¿Qué sucede cuándo el esposo es cortés con su esposa?

Un esposo que protege a su esposa de las descortesías y abusos de los hijos, inculca en ellos un sentido de respeto por la mujer. Esto, unido a su propio ejemplo de cortesía y consideración hacia su esposa, es parte del legado que cada padre debiera dejar a sus hijos.

Finalmente, y lo más importante de todo, una mujer está expuesta también al ataque espiritual. El esposo permanece como un escudo y protector de su esposa contra el ataque del mundo invisible de “principados y potestades” Efesios 6:12.

Pablo se refiere a esto en 1 de Corintios 11:10; “Por consiguiente ella (la esposa) debiera estar sujeta a él (el esposo) y debiera tener una cubierta sobre su cabeza como una señal, un símbolo de su sumisión a la autoridad, por causa de los ángeles”. Sabemos que Pablo usa la palabra “ángel” (angelos) con referencia a los espíritus leales a Dios 2 Tesalonicenses 1:7, y a las huestes de satanás 1 Corintios 6:3, Romanos 8:38. El contexto aquí quizá sugiera que Pablo tiene en mente la aplicación última de las palabras.

Lo que a él lo preocupa no es meramente la convivencia del velo. El reconoce que una mujer que no esta protegida por la autoridad de su marido está expuesta a la influencia (maligna) angélica.

San Pablo comprendió que las mujeres son vulnerables al ataque espiritual, especialmente al engaño, y su protección está en refugiarse bajo la autoridad de un hombre.

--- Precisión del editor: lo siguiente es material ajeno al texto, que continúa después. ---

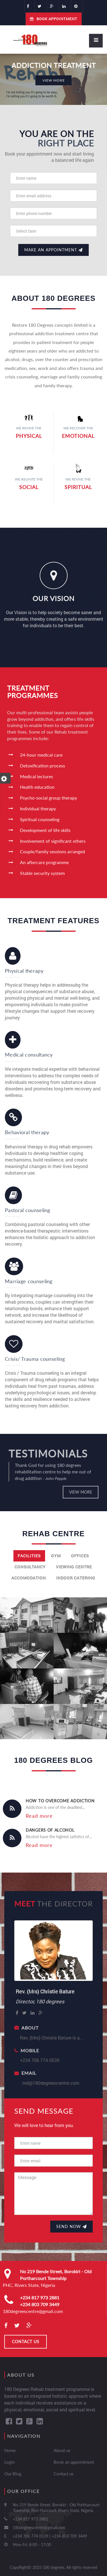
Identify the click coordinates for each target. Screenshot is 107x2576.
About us (62, 2450)
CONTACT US (25, 2341)
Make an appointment (53, 249)
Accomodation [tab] (28, 1578)
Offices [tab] (80, 1555)
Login (9, 2462)
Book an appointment (74, 2462)
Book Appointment (53, 18)
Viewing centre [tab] (74, 1566)
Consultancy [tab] (30, 1566)
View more (80, 1492)
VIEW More (54, 80)
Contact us (64, 2473)
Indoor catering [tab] (75, 1578)
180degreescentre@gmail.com (33, 2311)
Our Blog (12, 2473)
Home (10, 2450)
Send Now (71, 2226)
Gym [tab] (56, 1555)
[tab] (53, 1586)
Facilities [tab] (29, 1555)
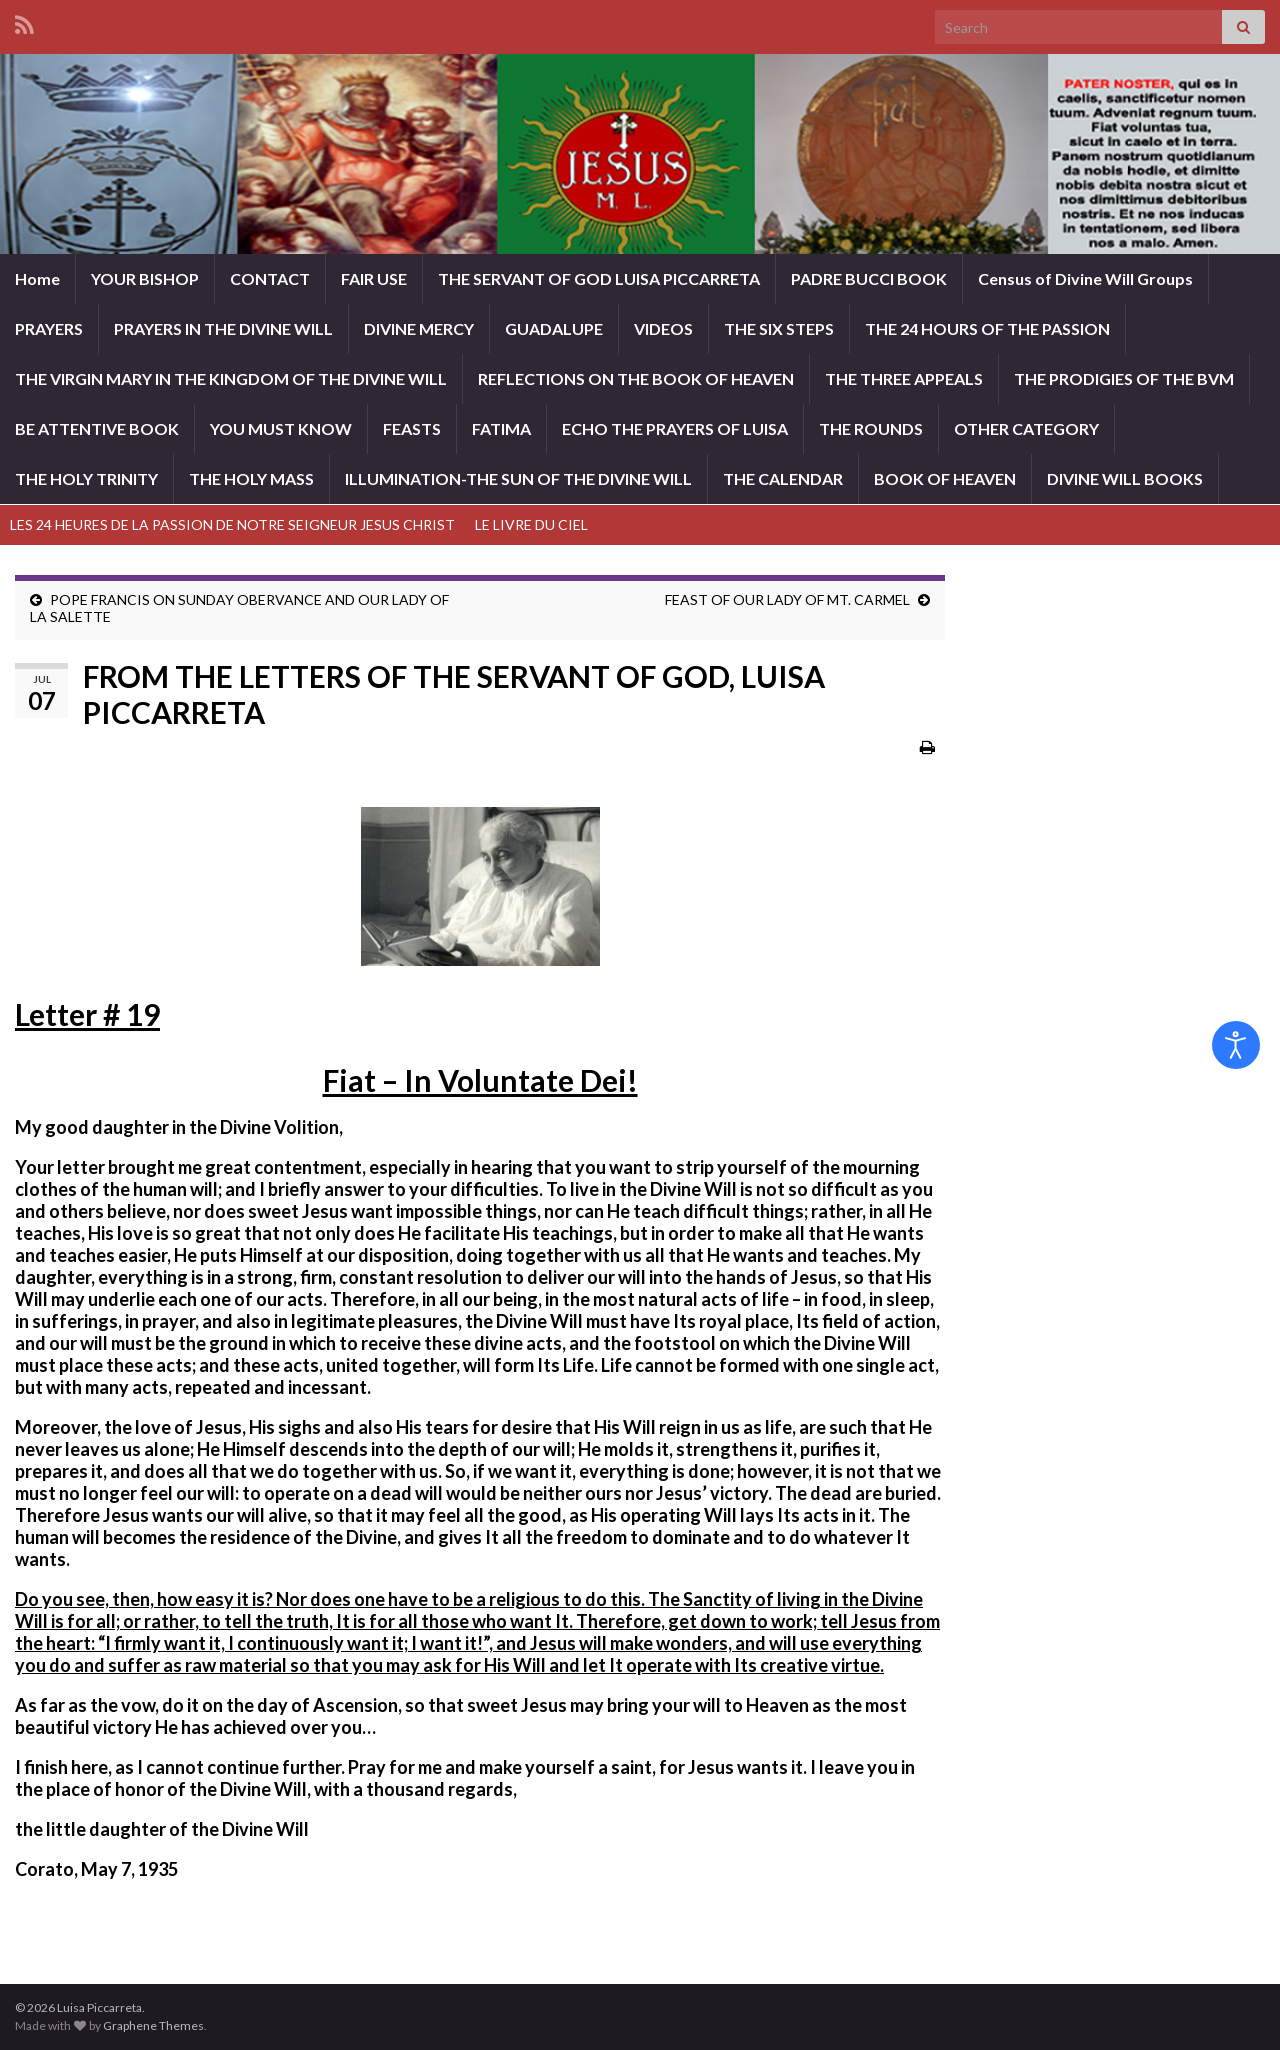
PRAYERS (49, 328)
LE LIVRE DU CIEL (531, 524)
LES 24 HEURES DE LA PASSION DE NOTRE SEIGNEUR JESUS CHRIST (232, 524)
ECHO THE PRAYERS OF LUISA (675, 428)
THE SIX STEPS (779, 328)
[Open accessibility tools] (1236, 1045)
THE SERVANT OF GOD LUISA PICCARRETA (599, 278)
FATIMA (501, 428)
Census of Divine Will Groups (1085, 278)
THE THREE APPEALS (904, 378)
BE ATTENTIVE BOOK (97, 428)
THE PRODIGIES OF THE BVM (1124, 378)
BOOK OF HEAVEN (945, 478)
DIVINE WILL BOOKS (1125, 478)
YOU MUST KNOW (281, 428)
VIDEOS (663, 328)
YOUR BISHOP (145, 278)
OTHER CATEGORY (1026, 428)
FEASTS (412, 428)
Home (37, 278)
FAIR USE (374, 278)
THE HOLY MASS (251, 478)
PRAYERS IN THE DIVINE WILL (223, 328)
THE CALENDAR (783, 478)
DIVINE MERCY (419, 328)
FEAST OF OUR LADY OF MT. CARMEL (787, 599)
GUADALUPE (554, 328)
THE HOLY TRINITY (86, 478)
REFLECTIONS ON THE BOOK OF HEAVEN (636, 378)
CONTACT (270, 278)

Esta es la razón para el consejo que encontramos en 1 Timoteo 2:12-14, el que de otro modo sería enigmático: “Porque no permito a la mujer enseñar, ni ejercer dominio sobre el hombre, sino estar en silencio… porque… Adán no fue engañado, sino que la mujer, siendo engañada…” Las mujeres pueden prestar una gran contribución como maestras, predicadoras, pueden orar y profetizar públicamente Joel 2:28-29, 1 corintios 11:5, pero no deben controlar a sus maridos.

Cuánto mal ha sobrevenido sobre el hogar y sobre la iglesia a causa de que las mujeres han perdido el escudo protector de la autoridad de un esposo. Le hemos permitido a satanás engañarnos al hacer creer que es degradante para una esposa el ser sumisa y obediente a la autoridad de su marido.

La enseñanza total despreciada como una necia jactancia del “ego masculino”, como un vestigio del hombre primitivo al cual nuestra iluminada generación felizmente ha logrado sobreponerse. La Biblia, sin embargo, no tiene deseos de exaltar ego alguno, masculino ni femenino.

El Orden Divino establecido para la familia atiende al elemental propósito de conceder protección espiritual. La autoridad de un esposo y la sumisión de una esposa a esa autoridad, es un escudo de protección contra las artimañas de satanás. Satanás sabe esto, y por eso es que usa todos los engaños para socavar y derribar el patrón de Dios del Orden Divino para la familia.